• Problem requirements:
Please go line by line and repeat the data below exactly, with no images.
───── Provided records
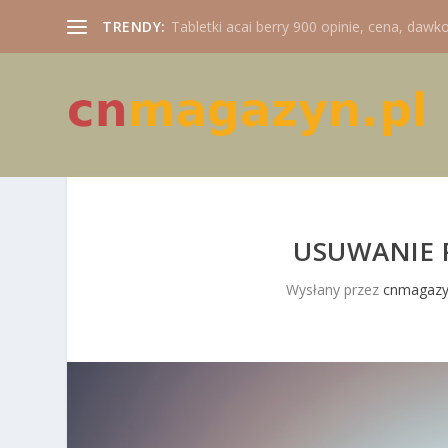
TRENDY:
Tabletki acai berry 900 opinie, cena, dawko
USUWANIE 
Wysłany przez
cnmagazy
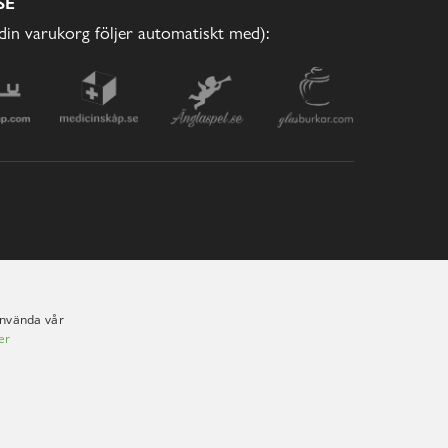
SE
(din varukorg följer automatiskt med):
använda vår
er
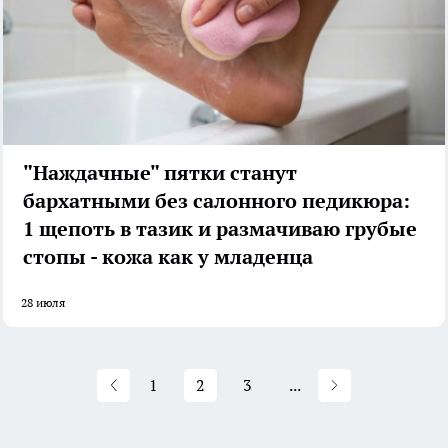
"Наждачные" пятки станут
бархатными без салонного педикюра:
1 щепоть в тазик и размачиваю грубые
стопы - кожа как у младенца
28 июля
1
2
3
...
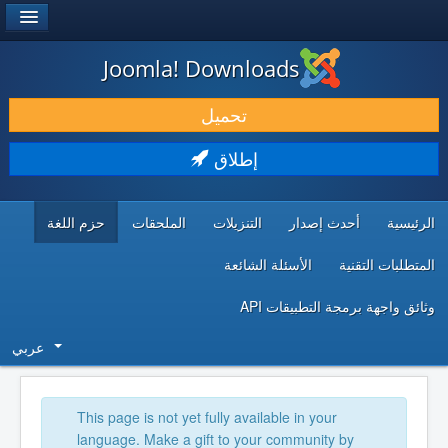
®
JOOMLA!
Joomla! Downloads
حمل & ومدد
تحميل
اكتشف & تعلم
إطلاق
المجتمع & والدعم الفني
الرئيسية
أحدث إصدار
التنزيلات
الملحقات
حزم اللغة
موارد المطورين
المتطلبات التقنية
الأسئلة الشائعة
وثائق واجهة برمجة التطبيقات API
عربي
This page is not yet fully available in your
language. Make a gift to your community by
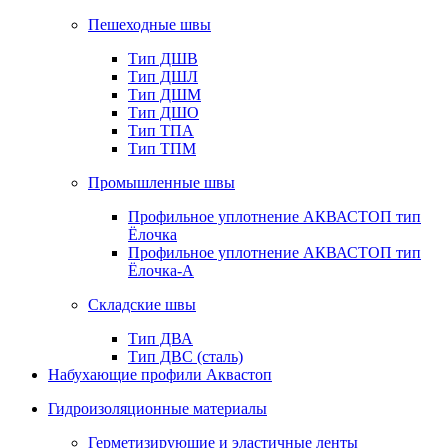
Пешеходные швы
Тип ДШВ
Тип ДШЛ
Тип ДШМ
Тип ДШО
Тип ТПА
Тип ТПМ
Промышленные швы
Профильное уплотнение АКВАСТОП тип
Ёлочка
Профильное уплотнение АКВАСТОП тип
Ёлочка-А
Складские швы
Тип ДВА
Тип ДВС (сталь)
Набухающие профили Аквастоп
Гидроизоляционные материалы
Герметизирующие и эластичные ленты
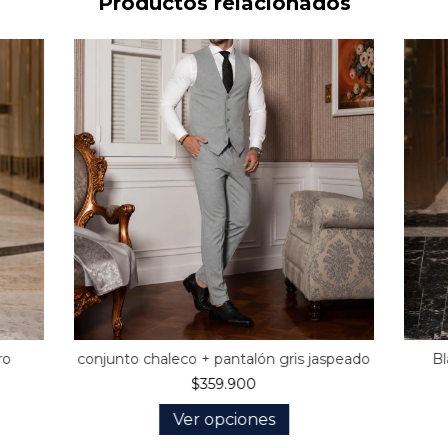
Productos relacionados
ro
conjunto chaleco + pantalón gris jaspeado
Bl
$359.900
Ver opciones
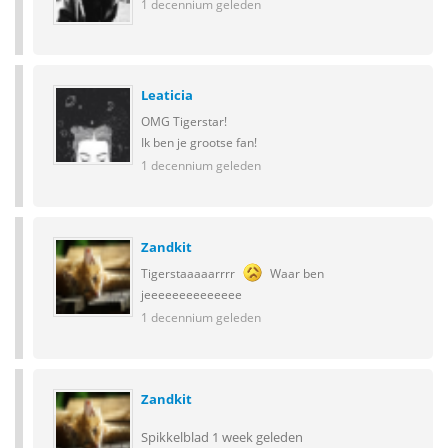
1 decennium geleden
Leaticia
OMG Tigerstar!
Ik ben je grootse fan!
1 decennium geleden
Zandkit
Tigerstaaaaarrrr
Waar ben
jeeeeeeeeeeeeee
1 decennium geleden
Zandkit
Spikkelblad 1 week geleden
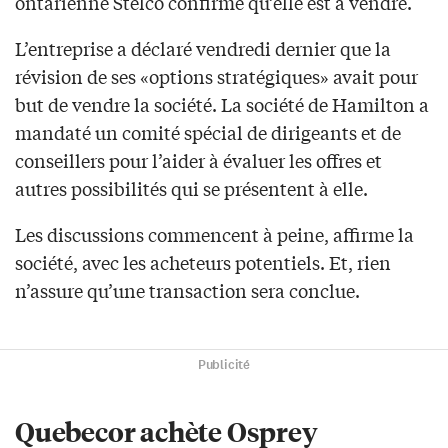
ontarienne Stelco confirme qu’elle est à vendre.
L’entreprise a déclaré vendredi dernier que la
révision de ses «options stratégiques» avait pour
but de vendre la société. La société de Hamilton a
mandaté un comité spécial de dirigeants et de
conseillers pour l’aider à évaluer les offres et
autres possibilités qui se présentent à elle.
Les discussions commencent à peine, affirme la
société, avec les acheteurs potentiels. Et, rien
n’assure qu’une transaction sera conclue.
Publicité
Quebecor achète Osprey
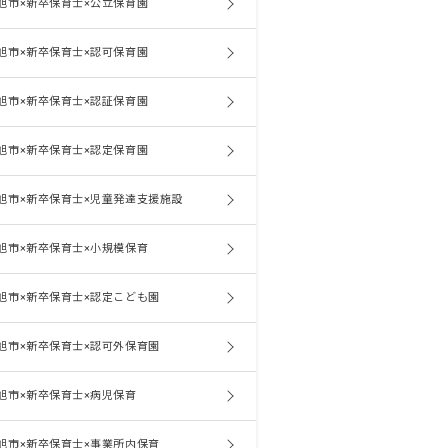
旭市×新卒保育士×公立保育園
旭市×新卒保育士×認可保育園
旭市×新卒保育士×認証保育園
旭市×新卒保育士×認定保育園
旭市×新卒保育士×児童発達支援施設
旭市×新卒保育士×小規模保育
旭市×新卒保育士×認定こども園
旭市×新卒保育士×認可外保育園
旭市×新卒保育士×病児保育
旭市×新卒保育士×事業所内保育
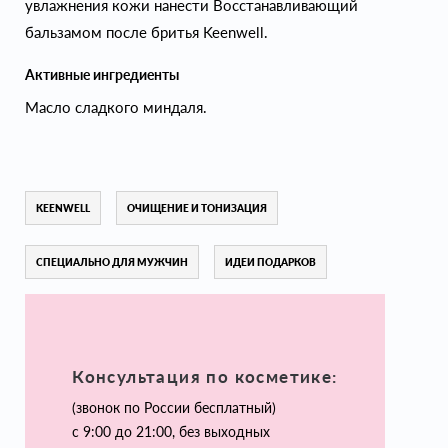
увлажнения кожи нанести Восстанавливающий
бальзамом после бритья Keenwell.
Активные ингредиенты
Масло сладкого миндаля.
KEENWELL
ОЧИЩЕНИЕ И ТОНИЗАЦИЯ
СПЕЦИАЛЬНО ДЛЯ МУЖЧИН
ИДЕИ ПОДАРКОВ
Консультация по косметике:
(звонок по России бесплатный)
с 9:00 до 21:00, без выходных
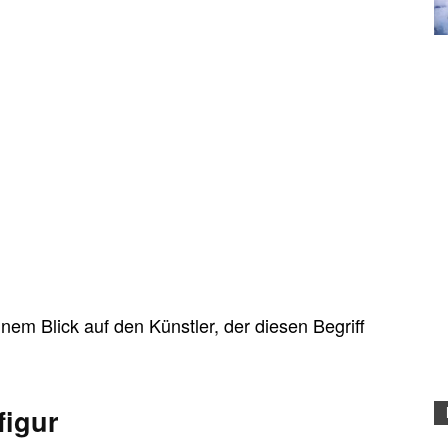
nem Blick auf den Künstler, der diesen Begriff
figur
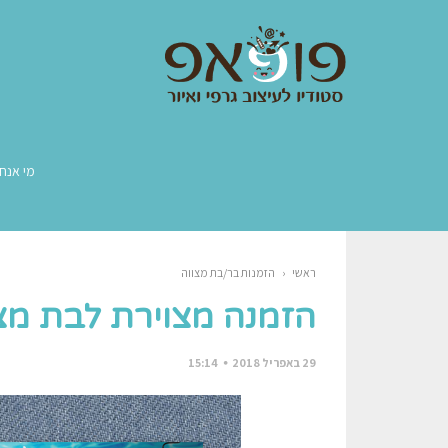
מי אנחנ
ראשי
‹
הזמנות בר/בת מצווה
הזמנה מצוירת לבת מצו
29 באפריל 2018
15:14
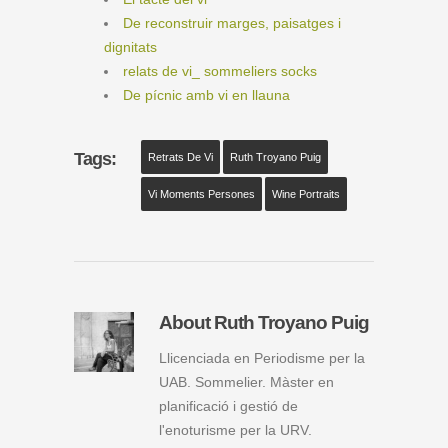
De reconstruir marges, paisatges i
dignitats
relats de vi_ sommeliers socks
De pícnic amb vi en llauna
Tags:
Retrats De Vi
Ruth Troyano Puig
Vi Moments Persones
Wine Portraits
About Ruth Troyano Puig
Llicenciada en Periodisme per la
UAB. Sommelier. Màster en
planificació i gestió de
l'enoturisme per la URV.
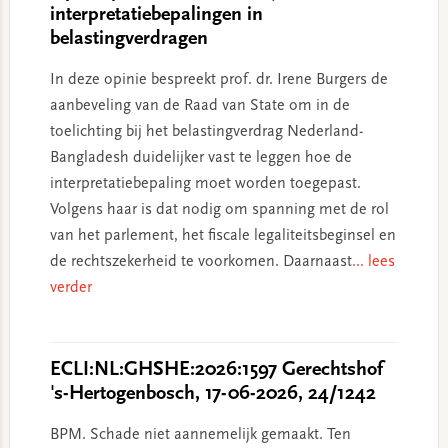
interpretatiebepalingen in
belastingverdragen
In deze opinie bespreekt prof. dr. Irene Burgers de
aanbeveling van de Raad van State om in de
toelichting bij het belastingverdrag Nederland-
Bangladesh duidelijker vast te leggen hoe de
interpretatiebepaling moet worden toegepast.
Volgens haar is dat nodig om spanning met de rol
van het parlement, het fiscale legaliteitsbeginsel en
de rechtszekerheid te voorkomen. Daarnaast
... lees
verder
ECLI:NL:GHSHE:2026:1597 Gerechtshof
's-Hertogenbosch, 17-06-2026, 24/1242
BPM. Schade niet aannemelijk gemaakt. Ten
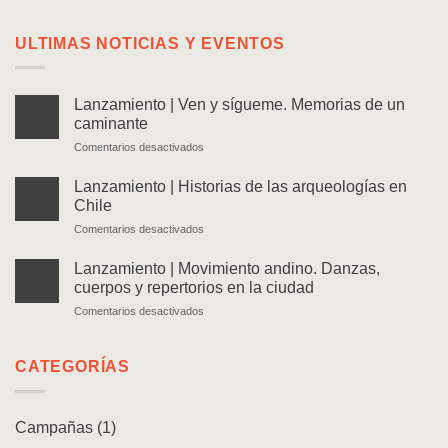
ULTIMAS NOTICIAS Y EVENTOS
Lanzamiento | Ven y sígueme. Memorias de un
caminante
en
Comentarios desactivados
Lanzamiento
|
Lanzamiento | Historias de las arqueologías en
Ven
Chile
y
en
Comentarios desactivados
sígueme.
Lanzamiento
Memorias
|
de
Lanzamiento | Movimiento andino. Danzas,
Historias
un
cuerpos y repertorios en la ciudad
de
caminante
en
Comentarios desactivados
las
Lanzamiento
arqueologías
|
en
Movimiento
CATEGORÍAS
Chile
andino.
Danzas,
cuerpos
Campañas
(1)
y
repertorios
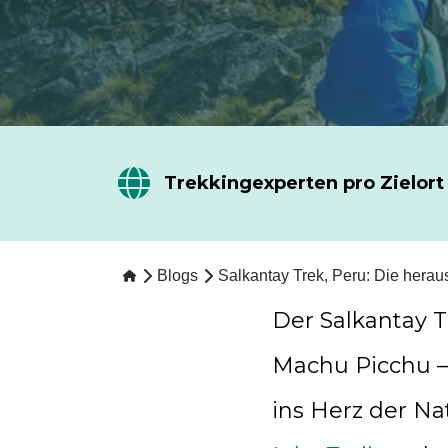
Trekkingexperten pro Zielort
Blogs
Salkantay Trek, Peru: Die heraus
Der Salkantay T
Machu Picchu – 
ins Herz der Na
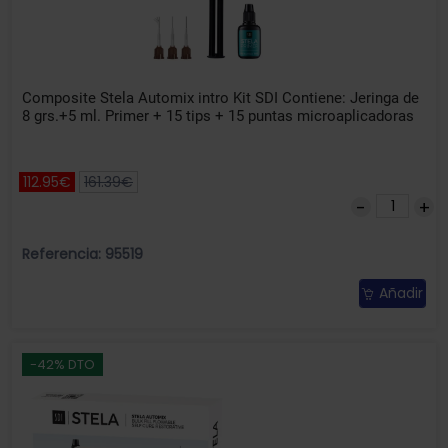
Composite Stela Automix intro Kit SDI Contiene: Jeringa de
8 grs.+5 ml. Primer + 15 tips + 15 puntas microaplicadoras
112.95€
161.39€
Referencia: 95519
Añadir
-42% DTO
──────────
• Written answer:
TRENDY:
Tabletki acai berry 900 opinie, cena, dawko
USUWANIE 
Wysłany przez
cnmagazy
SE
(din varukorg följer automatiskt med):
använda vår
er
"Наждачные" пятки станут
бархатными без салонного педикюра:
1 щепоть в тазик и размачиваю грубые
стопы - кожа как у младенца
28 июля
1
2
3
...
®
JOOMLA!
Joomla! Downloads
حمل & ومدد
تحميل
اكتشف & تعلم
إطلاق
المجتمع & والدعم الفني
الرئيسية
أحدث إصدار
التنزيلات
الملحقات
حزم اللغة
موارد المطورين
المتطلبات التقنية
الأسئلة الشائعة
وثائق واجهة برمجة التطبيقات API
عربي
This page is not yet fully available in your
language. Make a gift to your community by
Пешеходные швы
Тип ДШВ
Тип ДШЛ
Тип ДШМ
Тип ДШО
Тип ТПА
Тип ТПМ
Промышленные швы
Профильное уплотнение АКВАСТОП тип
Ёлочка
Профильное уплотнение АКВАСТОП тип
Ёлочка-А
Складские швы
Тип ДВА
Тип ДВС (сталь)
Набухающие профили Аквастоп
Гидроизоляционные материалы
Герметизирующие и эластичные ленты
Productos relacionados
ro
conjunto chaleco + pantalón gris jaspeado
Bl
$359.900
Ver opciones
1 decennium geleden
Leaticia
OMG Tigerstar!
Ik ben je grootse fan!
1 decennium geleden
Zandkit
Tigerstaaaaarrrr
Waar ben
jeeeeeeeeeeeeee
1 decennium geleden
Zandkit
Spikkelblad 1 week geleden
ontarienne Stelco confirme qu’elle est à vendre.
L’entreprise a déclaré vendredi dernier que la
révision de ses «options stratégiques» avait pour
but de vendre la société. La société de Hamilton a
mandaté un comité spécial de dirigeants et de
conseillers pour l’aider à évaluer les offres et
autres possibilités qui se présentent à elle.
Les discussions commencent à peine, affirme la
société, avec les acheteurs potentiels. Et, rien
n’assure qu’une transaction sera conclue.
Publicité
Quebecor achète Osprey
旭市×新卒保育士×公立保育園
旭市×新卒保育士×認可保育園
旭市×新卒保育士×認証保育園
旭市×新卒保育士×認定保育園
旭市×新卒保育士×児童発達支援施設
旭市×新卒保育士×小規模保育
旭市×新卒保育士×認定こども園
旭市×新卒保育士×認可外保育園
旭市×新卒保育士×病児保育
旭市×新卒保育士×事業所内保育
увлажнения кожи нанести Восстанавливающий
бальзамом после бритья Keenwell.
Активные ингредиенты
Масло сладкого миндаля.
KEENWELL
ОЧИЩЕНИЕ И ТОНИЗАЦИЯ
СПЕЦИАЛЬНО ДЛЯ МУЖЧИН
ИДЕИ ПОДАРКОВ
Консультация по косметике:
(звонок по России бесплатный)
с 9:00 до 21:00, без выходных
nem Blick auf den Künstler, der diesen Begriff
figur
מי אנחנ
ראשי
‹
הזמנות בר/בת מצווה
הזמנה מצוירת לבת מצו
29 באפריל 2018
15:14
De reconstruir marges, paisatges i
dignitats
relats de vi_ sommeliers socks
De pícnic amb vi en llauna
Tags:
Retrats De Vi
Ruth Troyano Puig
Vi Moments Persones
Wine Portraits
About Ruth Troyano Puig
Llicenciada en Periodisme per la
UAB. Sommelier. Màster en
planificació i gestió de
l'enoturisme per la URV.
interpretatiebepalingen in
belastingverdragen
In deze opinie bespreekt prof. dr. Irene Burgers de
aanbeveling van de Raad van State om in de
toelichting bij het belastingverdrag Nederland-
Bangladesh duidelijker vast te leggen hoe de
interpretatiebepaling moet worden toegepast.
Volgens haar is dat nodig om spanning met de rol
van het parlement, het fiscale legaliteitsbeginsel en
de rechtszekerheid te voorkomen. Daarnaast
... lees
verder
ECLI:NL:GHSHE:2026:1597 Gerechtshof
's-Hertogenbosch, 17-06-2026, 24/1242
BPM. Schade niet aannemelijk gemaakt. Ten
ULTIMAS NOTICIAS Y EVENTOS
Lanzamiento | Ven y sígueme. Memorias de un
caminante
en
Comentarios desactivados
Lanzamiento
|
Lanzamiento | Historias de las arqueologías en
Ven
Chile
y
en
Comentarios desactivados
sígueme.
Lanzamiento
Memorias
|
de
Lanzamiento | Movimiento andino. Danzas,
Historias
un
cuerpos y repertorios en la ciudad
de
caminante
en
Comentarios desactivados
las
Lanzamiento
arqueologías
|
en
Movimiento
CATEGORÍAS
Chile
andino.
Danzas,
cuerpos
Campañas
(1)
y
repertorios
Trekkingexperten pro Zielort
Blogs
Salkantay Trek, Peru: Die heraus
Der Salkantay T
Machu Picchu – 
ins Herz der Na
Composite Stela Automix intro Kit SDI Contiene: Jeringa de
8 grs.+5 ml. Primer + 15 tips + 15 puntas microaplicadoras
112.95€
161.39€
Referencia: 95519
Añadir
-42% DTO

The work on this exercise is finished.